One of my favorite parts of The Screwtape Letters is a section from the senior demon Screwtape, advising his “junior tempter” Wormwood to make sure that the human he is attempting to divert from God doesn’t cultivate many personal pleasures:
I myself would make it a rule to eradicate from my patient any strong personal taste which is not actually a sin, even if is something quite trivial such as a fondness for country cricket or collecting stamps or drinking cocoa. Such things, I grant you, have nothing of virtue in them; but there is a sort of innocence and humility and self-forgetfulness about them which I distrust.
The man who truly and disinterestedly enjoys any one thing in the word, for its own sake, and without caring two pence what other people say about it, is by that very fact fore-armed against some of our subtlest modes of attack. You should always try to make the patient abandon the people or food or books he really likes in favour of the “best” people, the “right” food,” the “important” books. I have known a human defended from strong temptations to social ambition by a still stronger taste for tripe and onions.
In other words: The more a person learns to love things because they are lovely to him, and not because they make him look better or advance his sense of ego, the closer they are to a true kind of humility. The man who loves every film that all his friends seem to like too may not actually be loving the art itself, he may be loving the satisfaction that comes when his peers authenticate his loves. In this instance, the object of love is not the film, nor even really his friends, but himself.
It may sound at first like Lewis is urging a kind of individualistic self-assertion. But that’s not true. What Screwtape dreads to see is not an isolated, self-focused, contrarian human existence (on the contrary, such ground is fertile for demonic success). What Screwtape fears is a human who finds genuine pleasure in things that do not rebound to his own glory. In this kind of moment of authentic delight, a person experiences a crucial reality of the kingdom of God: The things that bring the most happiness are the things that bring us out of ourselves.
The Italian poet Dante interestingly differentiated between a lustful love of the other, and a love of the self. In the Inferno, unrepentant adultery is punished in hell, but it is punished less severely than other kinds of human passion. Why? Because even sexual immorality with a lover requires a sort of surrendering of the self to the other. It is the “self-lovers” who are closer to the bottom of hell, because their sin is both rebellion against God and a violent disregard of that which is outside themselves.
In our contemporary Western culture, such a strong condemnation of self-oriented love sounds not just absurd, but outrageous. Ours is a therapeutic age that encourages us to live hyper-introspectively, continually discerning “who we are,” “what we want,” and most importantly, “what we deserve” out of life. The mantra of the 21st century is “Only God can judge me,” and in an age of murky religious pluralism everyone knows that God is really a euphemism for oneself.
My generation has no trouble encouraging individualism. The age of Netflix and Spotify is, if nothing else, the reign of the individual, with full power for selectivity and customization without any fear of ever being unable to satisfy preexisting tastes.
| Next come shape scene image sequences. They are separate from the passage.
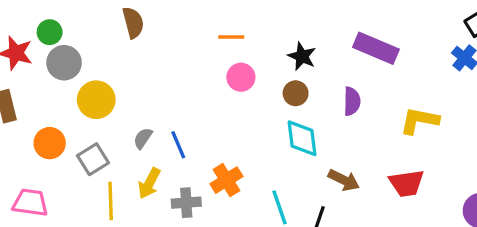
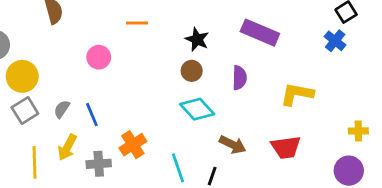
pink circle: (241, 77) -> (99, 57), moved
cyan diamond: (302, 138) -> (197, 109), turned -36
gray square: (93, 159) -> (25, 110), moved

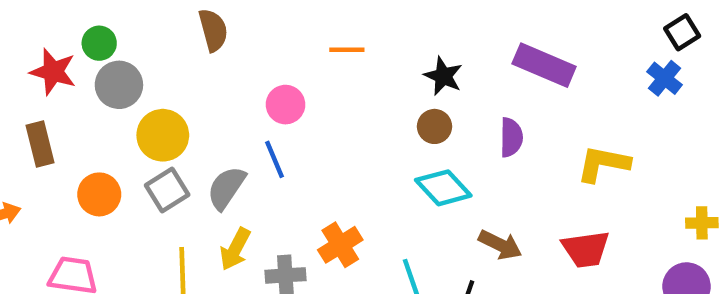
gray semicircle: (62, 109) -> (226, 188), size x1.5
blue line: (92, 115) -> (275, 159), moved

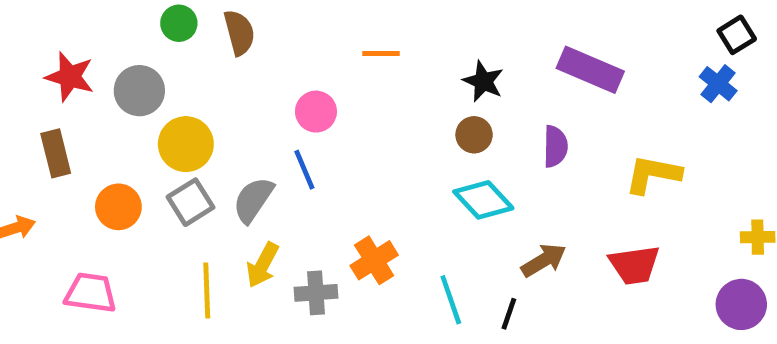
green circle: (99, 43) -> (179, 23), moved
brown arrow: (500, 245) -> (544, 260), turned -57

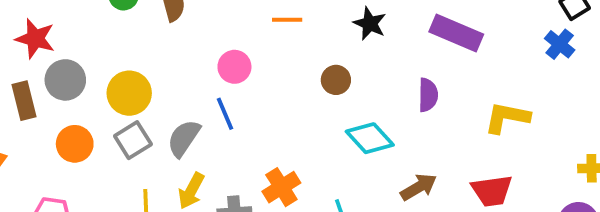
black star: (483, 81) -> (370, 24), moved
gray circle: (139, 91) -> (65, 80), moved
brown circle: (474, 135) -> (336, 80), moved

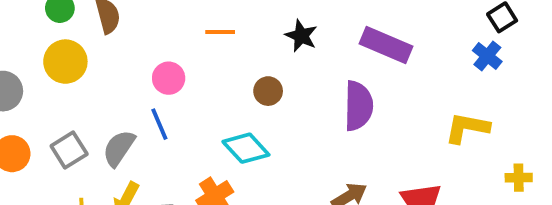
yellow circle: (129, 93) -> (65, 62), moved
purple semicircle: (428, 95) -> (358, 106), size x1.5
yellow L-shape: (507, 118) -> (467, 128), moved
cyan diamond: (370, 138) -> (246, 148), moved

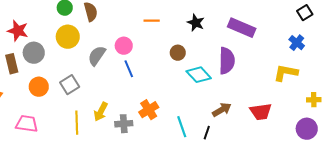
blue cross: (487, 56) -> (297, 43), moved
blue line: (159, 124) -> (129, 69), moved
gray semicircle: (119, 148) -> (97, 56), moved
cyan diamond: (246, 148) -> (199, 75), moved

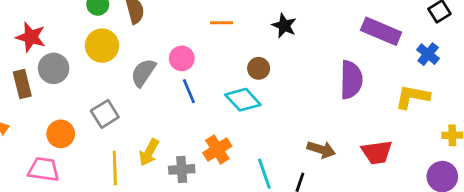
purple rectangle: (242, 28) -> (381, 31), moved
purple semicircle: (227, 61) -> (351, 80), moved
cyan diamond: (199, 75) -> (243, 100), moved
orange circle: (39, 87) -> (61, 134), moved
brown arrow: (222, 110) -> (321, 150), turned 48

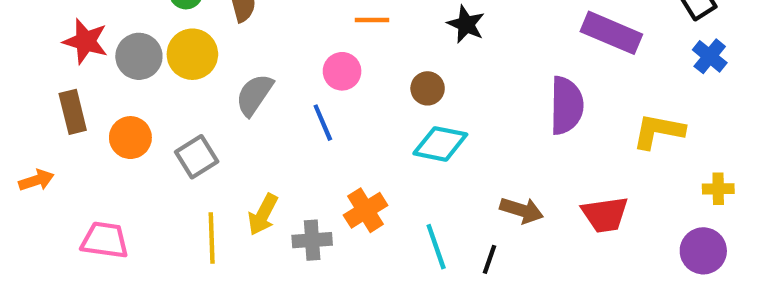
blue cross: (428, 54) -> (710, 56), moved
pink circle: (182, 58) -> (342, 71), moved
gray circle: (54, 68) -> (139, 56), moved
cyan diamond: (243, 100) -> (440, 144), moved, turned -36
orange circle: (61, 134) -> (130, 138), moved

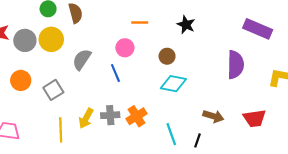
gray cross: (312, 240) -> (110, 115), moved

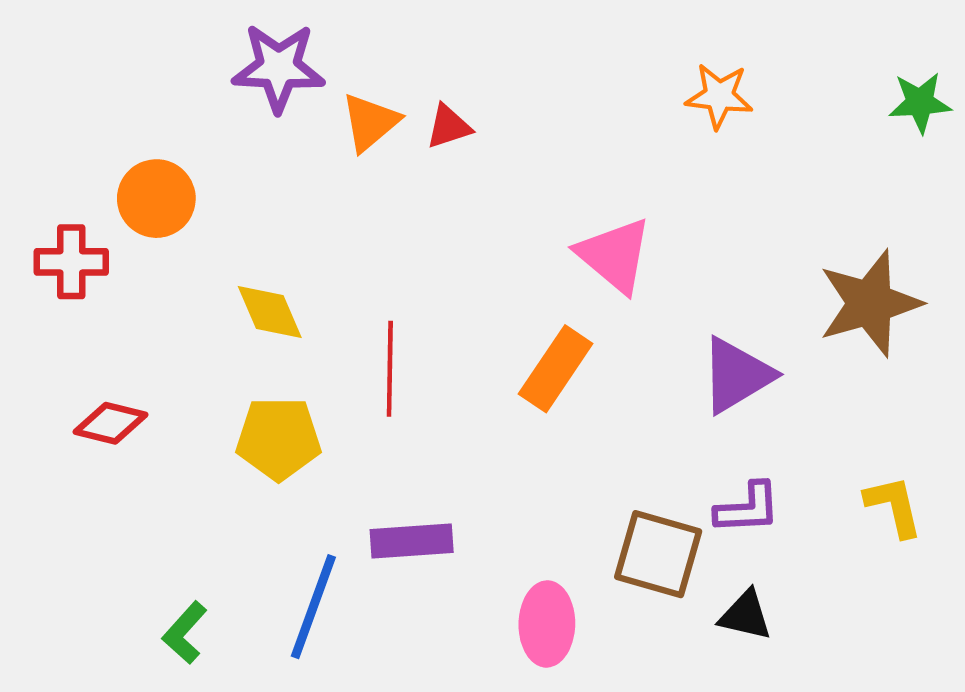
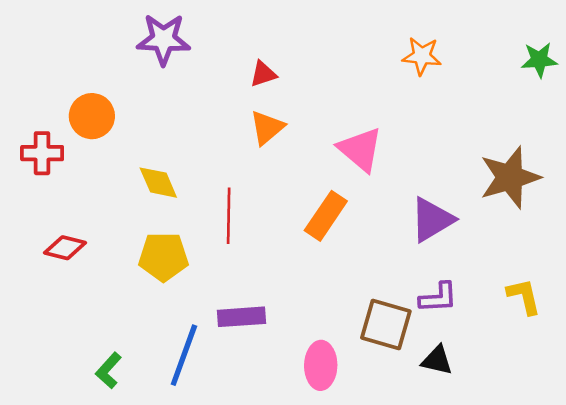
orange triangle: (370, 122) -> (267, 128), moved

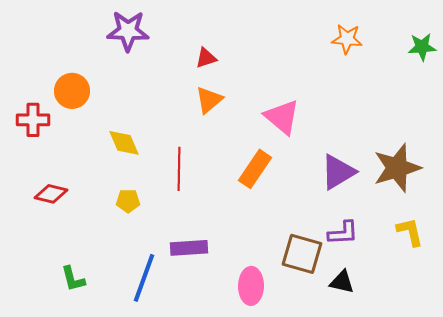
orange star: (422, 56) -> (347, 39), moved
brown star: (510, 177) -> (397, 168), moved
yellow pentagon: (163, 257) -> (128, 201), size x0.6
green L-shape: (108, 370) -> (73, 279), moved, turned -56

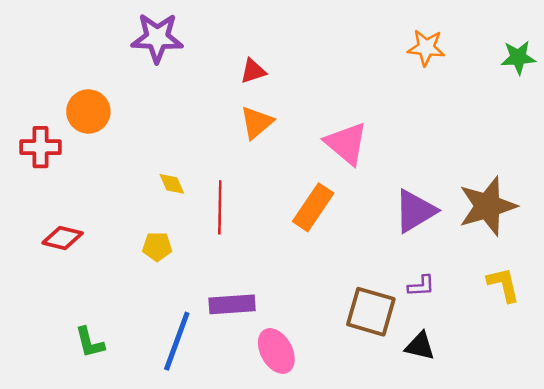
yellow diamond: (124, 143) -> (172, 184), moved, size x0.7
purple L-shape: (343, 233) -> (421, 286), size x0.7
pink ellipse: (251, 286) -> (276, 351), moved, turned -30

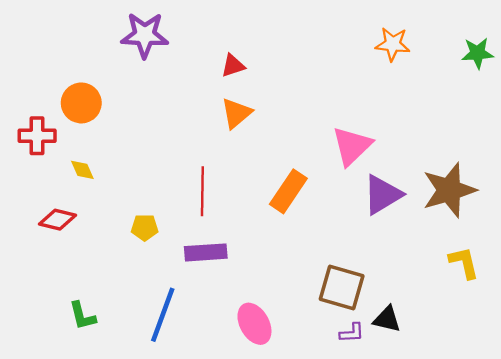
pink triangle: (346, 143) -> (352, 146), moved, turned 36
yellow diamond: (172, 184) -> (82, 170), moved
purple L-shape: (421, 286) -> (352, 333), moved
purple rectangle: (232, 304) -> (206, 252), moved

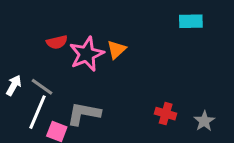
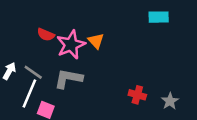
red semicircle: (57, 42) -> (46, 35), turned 36
orange triangle: (116, 50) -> (96, 41), turned -30
gray L-shape: (84, 114) -> (68, 79), moved

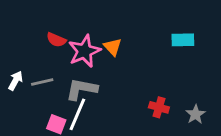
cyan rectangle: (159, 17) -> (183, 40), moved
gray line: (33, 72) -> (42, 82), turned -48
white line: (29, 94) -> (77, 114), moved

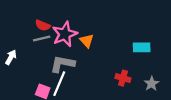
cyan rectangle: (183, 40) -> (142, 47), moved
orange triangle: (113, 47) -> (87, 41), moved
gray line: (42, 82) -> (42, 39), moved

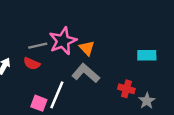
red semicircle: (43, 25) -> (32, 64), moved
gray L-shape: (62, 64) -> (86, 73), moved, turned 30
gray star: (152, 84) -> (147, 101), moved

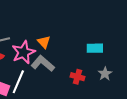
pink star: (63, 41) -> (23, 52), moved
gray star: (147, 101) -> (105, 74), moved

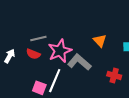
orange triangle: (44, 42) -> (100, 41), moved

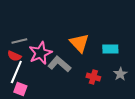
orange triangle: (100, 41) -> (79, 43), size x1.5
white line: (55, 81) -> (16, 72), moved

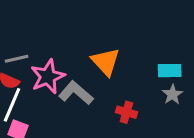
cyan rectangle: (110, 49) -> (170, 71), moved
gray star: (120, 74) -> (173, 94), moved

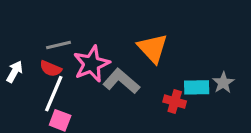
cyan rectangle: (170, 71) -> (197, 87), moved

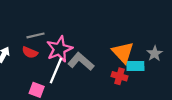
orange triangle: (153, 48) -> (123, 52), moved
gray star: (223, 83) -> (155, 54), moved
white line: (54, 94) -> (56, 71), moved

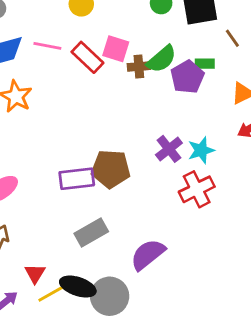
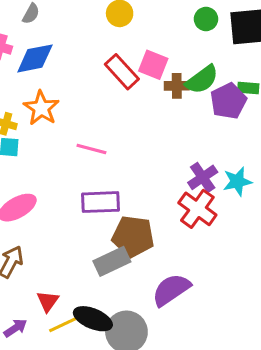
pink line: (47, 46) -> (91, 149), moved
brown pentagon: (111, 169) -> (133, 236), moved
red cross: (197, 189) -> (197, 209), moved, turned -32

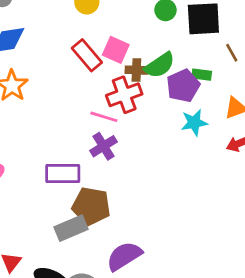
pink line: (91, 149) -> (104, 117), moved
purple cross: (203, 177) -> (103, 146), moved
cyan star: (237, 181) -> (194, 123), moved
red cross: (197, 209) -> (124, 95), moved, turned 32

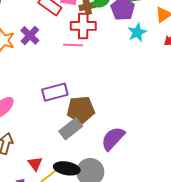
red cross: (124, 95) -> (83, 26), turned 35
purple cross: (103, 146) -> (30, 35), moved

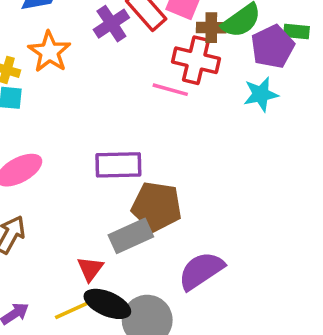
cyan star: (137, 32) -> (261, 94), moved
purple cross: (30, 35) -> (111, 24), moved
red triangle: (35, 164) -> (90, 269), moved

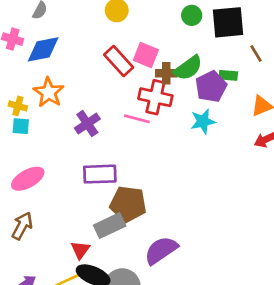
purple cross: (111, 24) -> (87, 124), moved

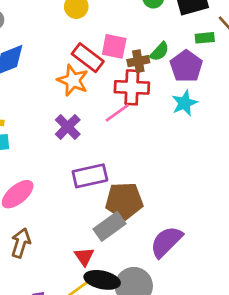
green semicircle: (188, 68) -> (159, 52), size x0.7
green rectangle: (228, 75) -> (205, 38), moved
orange star: (49, 92) -> (73, 80), moved
pink line: (137, 119) -> (117, 113), turned -40

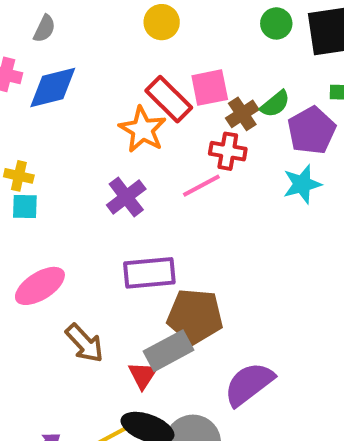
pink square: (114, 46) -> (210, 88), turned -30
brown cross: (138, 61) -> (242, 114), turned -30
red cross: (132, 87) -> (228, 151), size x0.7
brown arrow: (21, 243) -> (85, 343), moved, turned 112
red triangle: (84, 257) -> (143, 375), moved

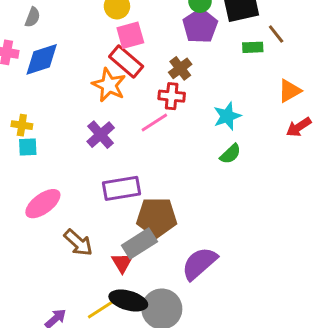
pink square: (210, 88) -> (130, 35), moved
green semicircle: (275, 104) -> (230, 154), moved
purple pentagon: (312, 130) -> (200, 26), moved

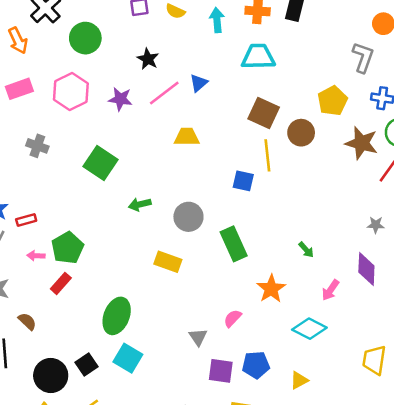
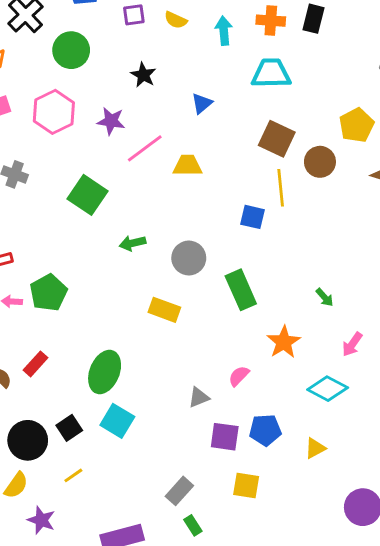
pink line: (164, 93) -> (145, 148), moved
red rectangle: (61, 283) -> (36, 364), moved
gray triangle: (198, 337) -> (199, 397), turned 42

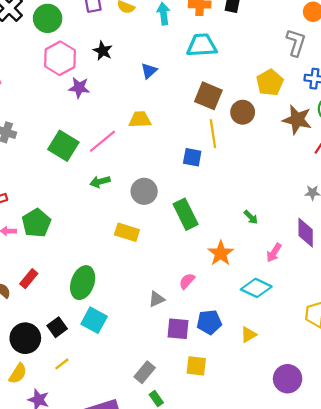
green circle: (71, 50) -> (48, 18), moved
pink hexagon: (54, 112) -> (60, 58), moved
pink line: (145, 148) -> (102, 141), moved

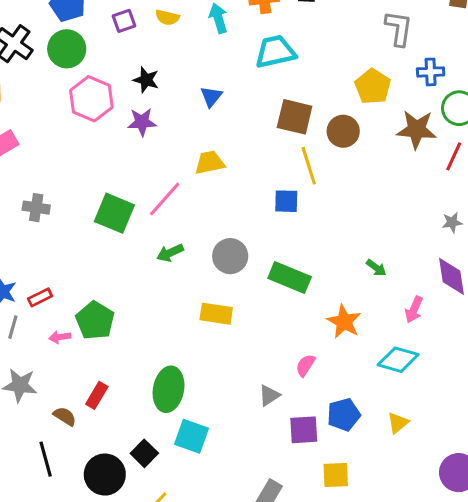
purple star: (79, 88) -> (142, 122), moved
green rectangle: (186, 214) -> (290, 278), turned -32

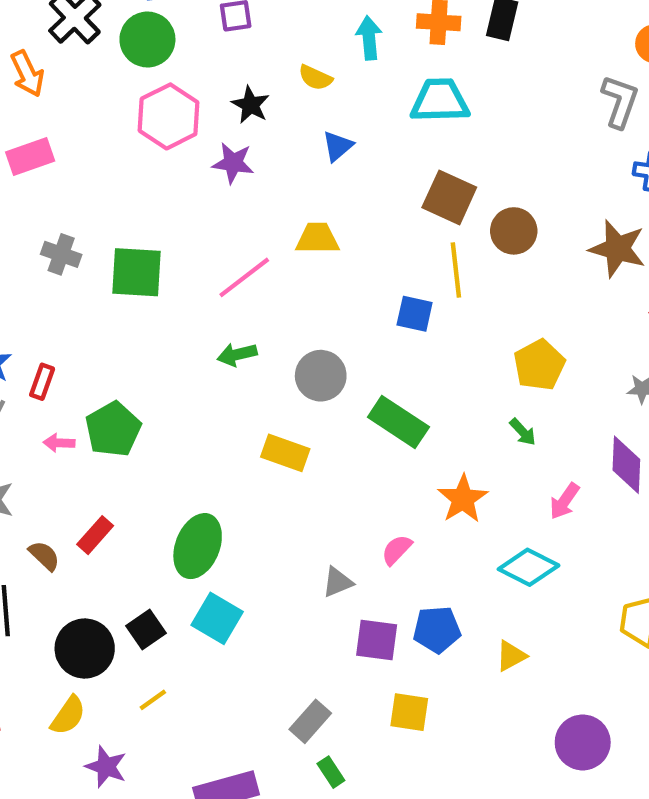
yellow semicircle: (167, 17) -> (315, 78), moved
yellow pentagon: (373, 86) -> (539, 365), moved
green square: (114, 213) -> (137, 272), moved, turned -30
red rectangle: (40, 297) -> (42, 382), turned -55

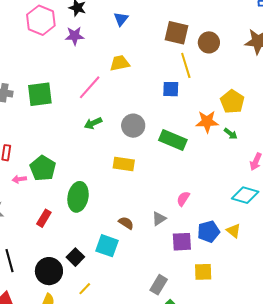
orange star: (463, 499) -> (207, 122), moved, turned -30
green ellipse: (198, 546) -> (78, 197), moved
brown semicircle: (44, 556) -> (126, 223), moved
yellow triangle: (511, 656) -> (233, 231), moved, turned -42

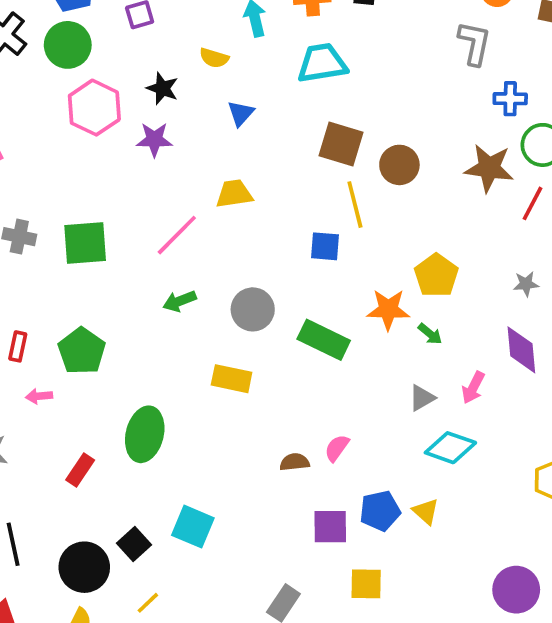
green pentagon: (43, 168) -> (82, 351), moved
gray triangle: (159, 219) -> (422, 398), moved
brown semicircle: (126, 223) -> (295, 462), moved, turned -42

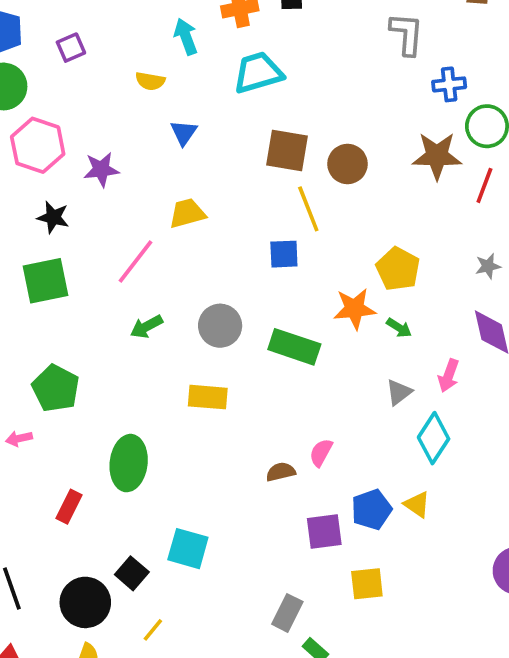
black star: (162, 88) -> (53, 217), moved
cyan diamond: (450, 448) -> (434, 438), turned -69

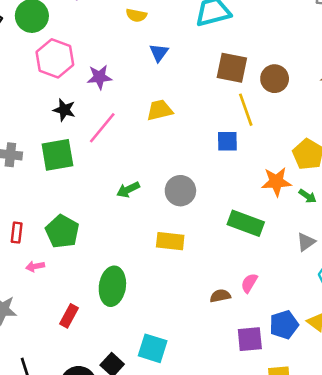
pink line: (135, 261) -> (102, 128), moved
green rectangle: (294, 347) -> (246, 223), moved

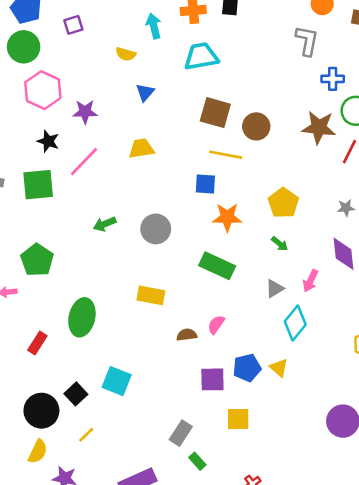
yellow line: (246, 110) -> (226, 155), turned -64
orange star: (276, 182) -> (227, 217), moved
yellow rectangle: (170, 241) -> (151, 295), moved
But that’s not the kind of pleasure that Lewis is talking about. Lewis is not talking about individualistic pleasure, but personal pleasure. Individualistic pleasure seeks to hide from others to protect itself; personal pleasure does not hide, but neither does it demand to be the center of attention. It’s a contentment with what Lewis elsewhere called the “quiddity” of life–a real thankfulness and wonder at the universe, and a recognition of a great Giver.
Cultivating pleasures and interests that we can enjoy alone helps to protect against the instinct to always measure ourselves against others. Enjoying a favorite book that no one would give us props for reading allows to take delight in something truly outside ourselves, to forget ourselves for a moment and receive a gift. Making time for hobbies that won’t improve our resume or get us “Likes” on Instagram helps us to make sure that our personal formation isn’t merely an effort to gain approval and, thus, a sense of self-actualization.
It is fascinating to reflect that even though our modern age enables and incentives “me time,” so much of that time is meant to ultimately rebound in social approval. Perhaps one reason so many modern Americans find their “me time” dissatisfying is that they actually don’t do it well enough. By living life preoccupied by what’s most Tweetable or makes for the most compelling Facebook post, many of us don’t ever actually cultivate habits of rest and contentment. Even our R&R is mostly about working to get approved.
What Lewis prescribes here is, I think, supremely important in a digital age. Looking for joy in things that don’t come back to you in the form of praise or admiration is a spiritual practice. It could very well be that the price of digital distraction will be a widespread inability to really love anything, just an instinct to click, “Like,” and keep swiping. We should heed the words of Lewis’s fictional demons, and learn the freedom of personal, self-forgetful pleasure again.